[EXTRACTED RECORDS Boundary: Start]

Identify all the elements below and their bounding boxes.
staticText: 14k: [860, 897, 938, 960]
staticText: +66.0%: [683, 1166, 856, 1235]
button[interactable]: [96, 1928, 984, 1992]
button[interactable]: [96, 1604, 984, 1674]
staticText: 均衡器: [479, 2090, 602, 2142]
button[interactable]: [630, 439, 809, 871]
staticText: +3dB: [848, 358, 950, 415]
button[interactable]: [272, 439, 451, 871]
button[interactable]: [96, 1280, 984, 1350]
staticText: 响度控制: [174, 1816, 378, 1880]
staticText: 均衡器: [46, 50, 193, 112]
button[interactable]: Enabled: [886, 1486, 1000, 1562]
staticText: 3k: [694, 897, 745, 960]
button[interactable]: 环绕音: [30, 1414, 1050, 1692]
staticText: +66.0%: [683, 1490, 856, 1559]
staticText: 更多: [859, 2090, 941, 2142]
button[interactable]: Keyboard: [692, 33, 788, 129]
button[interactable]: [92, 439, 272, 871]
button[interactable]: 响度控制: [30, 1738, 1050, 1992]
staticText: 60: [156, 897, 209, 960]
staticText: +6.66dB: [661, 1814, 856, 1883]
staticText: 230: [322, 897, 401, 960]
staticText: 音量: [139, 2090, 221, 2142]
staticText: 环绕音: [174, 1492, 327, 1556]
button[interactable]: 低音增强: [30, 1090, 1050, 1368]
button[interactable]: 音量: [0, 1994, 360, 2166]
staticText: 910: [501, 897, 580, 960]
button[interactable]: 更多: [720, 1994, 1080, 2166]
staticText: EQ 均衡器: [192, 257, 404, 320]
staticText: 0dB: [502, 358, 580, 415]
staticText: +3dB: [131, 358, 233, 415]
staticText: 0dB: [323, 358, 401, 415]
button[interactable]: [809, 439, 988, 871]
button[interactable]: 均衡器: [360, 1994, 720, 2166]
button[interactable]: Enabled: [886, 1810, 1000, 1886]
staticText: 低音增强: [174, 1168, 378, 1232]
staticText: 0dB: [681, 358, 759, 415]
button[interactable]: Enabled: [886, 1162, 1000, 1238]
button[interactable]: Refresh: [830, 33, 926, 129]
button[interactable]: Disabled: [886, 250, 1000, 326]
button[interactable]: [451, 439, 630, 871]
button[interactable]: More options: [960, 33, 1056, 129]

[EXTRACTED RECORDS Boundary: End]

> [INSTRUCTIONS FOR THE TASK] When a line in the data above contains the string "响度控制", copy that line.

> [RESPONSE TO THE EXERCISE]
staticText: 响度控制: [174, 1816, 378, 1880]
button[interactable]: 响度控制: [30, 1738, 1050, 1992]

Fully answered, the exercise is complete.